_Records for the exercise_.
***

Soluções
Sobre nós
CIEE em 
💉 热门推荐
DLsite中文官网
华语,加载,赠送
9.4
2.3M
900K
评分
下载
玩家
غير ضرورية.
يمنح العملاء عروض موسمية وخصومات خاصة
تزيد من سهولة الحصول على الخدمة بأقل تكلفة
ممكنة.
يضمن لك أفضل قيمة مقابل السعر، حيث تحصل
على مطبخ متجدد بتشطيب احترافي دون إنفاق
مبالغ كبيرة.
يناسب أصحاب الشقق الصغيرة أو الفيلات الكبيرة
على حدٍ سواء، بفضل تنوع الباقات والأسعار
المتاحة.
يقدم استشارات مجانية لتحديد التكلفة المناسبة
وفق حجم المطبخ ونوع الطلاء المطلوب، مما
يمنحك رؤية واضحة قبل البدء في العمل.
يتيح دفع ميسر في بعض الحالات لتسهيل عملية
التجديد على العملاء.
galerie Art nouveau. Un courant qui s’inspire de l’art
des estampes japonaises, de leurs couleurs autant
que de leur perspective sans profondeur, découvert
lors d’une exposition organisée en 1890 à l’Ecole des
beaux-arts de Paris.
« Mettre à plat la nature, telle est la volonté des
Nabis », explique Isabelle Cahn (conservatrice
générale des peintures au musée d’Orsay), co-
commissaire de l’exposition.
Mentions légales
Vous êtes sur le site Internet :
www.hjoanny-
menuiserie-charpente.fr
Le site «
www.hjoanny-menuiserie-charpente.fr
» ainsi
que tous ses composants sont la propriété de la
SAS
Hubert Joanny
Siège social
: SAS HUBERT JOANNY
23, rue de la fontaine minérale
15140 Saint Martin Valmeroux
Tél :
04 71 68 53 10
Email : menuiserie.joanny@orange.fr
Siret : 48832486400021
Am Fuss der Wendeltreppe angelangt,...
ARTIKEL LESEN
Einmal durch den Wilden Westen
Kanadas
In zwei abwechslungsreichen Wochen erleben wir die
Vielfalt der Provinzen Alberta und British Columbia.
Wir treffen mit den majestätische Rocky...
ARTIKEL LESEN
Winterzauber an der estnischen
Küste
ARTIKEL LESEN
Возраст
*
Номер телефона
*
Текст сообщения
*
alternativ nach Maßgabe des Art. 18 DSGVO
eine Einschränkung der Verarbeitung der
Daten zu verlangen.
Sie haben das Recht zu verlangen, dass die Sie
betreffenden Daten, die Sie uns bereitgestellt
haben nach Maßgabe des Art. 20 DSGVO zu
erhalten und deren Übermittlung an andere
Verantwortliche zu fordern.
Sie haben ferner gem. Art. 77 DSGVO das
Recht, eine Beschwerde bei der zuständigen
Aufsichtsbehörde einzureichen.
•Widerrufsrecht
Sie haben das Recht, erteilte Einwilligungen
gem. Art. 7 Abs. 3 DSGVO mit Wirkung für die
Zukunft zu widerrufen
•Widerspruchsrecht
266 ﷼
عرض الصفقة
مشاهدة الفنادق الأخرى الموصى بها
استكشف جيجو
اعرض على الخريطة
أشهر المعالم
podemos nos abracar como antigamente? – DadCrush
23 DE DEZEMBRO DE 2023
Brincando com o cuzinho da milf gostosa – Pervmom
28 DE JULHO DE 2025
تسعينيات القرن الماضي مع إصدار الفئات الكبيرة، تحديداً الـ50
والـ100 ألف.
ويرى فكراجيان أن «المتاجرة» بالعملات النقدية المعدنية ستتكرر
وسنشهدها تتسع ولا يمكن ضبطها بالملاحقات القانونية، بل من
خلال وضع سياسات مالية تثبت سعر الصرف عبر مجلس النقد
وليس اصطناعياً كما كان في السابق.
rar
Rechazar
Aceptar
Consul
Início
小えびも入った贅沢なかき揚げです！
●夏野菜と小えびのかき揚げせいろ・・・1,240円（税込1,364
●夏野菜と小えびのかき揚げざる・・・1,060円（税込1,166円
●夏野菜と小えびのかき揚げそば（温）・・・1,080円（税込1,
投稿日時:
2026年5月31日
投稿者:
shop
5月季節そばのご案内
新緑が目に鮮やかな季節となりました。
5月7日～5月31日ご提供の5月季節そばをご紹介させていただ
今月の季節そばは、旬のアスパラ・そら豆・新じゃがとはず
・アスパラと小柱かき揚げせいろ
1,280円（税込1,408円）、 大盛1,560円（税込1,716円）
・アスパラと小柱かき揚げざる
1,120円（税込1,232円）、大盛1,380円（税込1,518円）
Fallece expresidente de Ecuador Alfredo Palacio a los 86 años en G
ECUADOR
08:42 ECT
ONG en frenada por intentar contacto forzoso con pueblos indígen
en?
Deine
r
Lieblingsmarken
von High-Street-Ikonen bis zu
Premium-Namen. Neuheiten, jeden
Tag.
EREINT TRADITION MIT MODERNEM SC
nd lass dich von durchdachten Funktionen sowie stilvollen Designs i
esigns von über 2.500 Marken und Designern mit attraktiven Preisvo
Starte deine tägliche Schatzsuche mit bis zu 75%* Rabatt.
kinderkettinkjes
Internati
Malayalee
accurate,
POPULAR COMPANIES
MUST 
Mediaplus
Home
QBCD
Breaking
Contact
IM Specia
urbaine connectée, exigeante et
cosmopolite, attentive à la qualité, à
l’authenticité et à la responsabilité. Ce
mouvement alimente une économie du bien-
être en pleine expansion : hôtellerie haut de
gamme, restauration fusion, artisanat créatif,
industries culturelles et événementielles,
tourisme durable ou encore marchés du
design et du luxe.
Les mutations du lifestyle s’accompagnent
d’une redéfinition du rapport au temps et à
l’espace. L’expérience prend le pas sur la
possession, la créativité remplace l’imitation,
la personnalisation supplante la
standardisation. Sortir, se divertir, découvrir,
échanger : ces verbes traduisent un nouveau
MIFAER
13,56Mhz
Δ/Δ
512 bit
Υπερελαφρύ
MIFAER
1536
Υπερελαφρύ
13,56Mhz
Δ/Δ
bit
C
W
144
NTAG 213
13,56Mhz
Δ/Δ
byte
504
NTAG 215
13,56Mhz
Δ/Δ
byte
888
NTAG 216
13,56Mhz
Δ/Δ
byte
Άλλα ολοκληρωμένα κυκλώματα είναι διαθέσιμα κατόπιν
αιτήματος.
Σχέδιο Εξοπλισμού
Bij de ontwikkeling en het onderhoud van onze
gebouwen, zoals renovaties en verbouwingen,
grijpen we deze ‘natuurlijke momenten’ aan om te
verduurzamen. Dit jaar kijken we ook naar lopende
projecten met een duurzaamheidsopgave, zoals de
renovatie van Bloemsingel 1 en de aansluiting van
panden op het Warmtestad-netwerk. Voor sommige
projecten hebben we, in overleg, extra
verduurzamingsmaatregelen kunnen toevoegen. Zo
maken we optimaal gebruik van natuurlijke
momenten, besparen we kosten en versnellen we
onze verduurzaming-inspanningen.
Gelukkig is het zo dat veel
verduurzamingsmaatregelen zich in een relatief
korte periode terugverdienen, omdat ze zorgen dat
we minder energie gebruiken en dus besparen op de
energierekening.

***

_How to complete this task_.
Wherever the string "hjoanny" appears in the entries, copy that line.

_Output for this task_.
www.hjoanny-
www.hjoanny-menuiserie-charpente.fr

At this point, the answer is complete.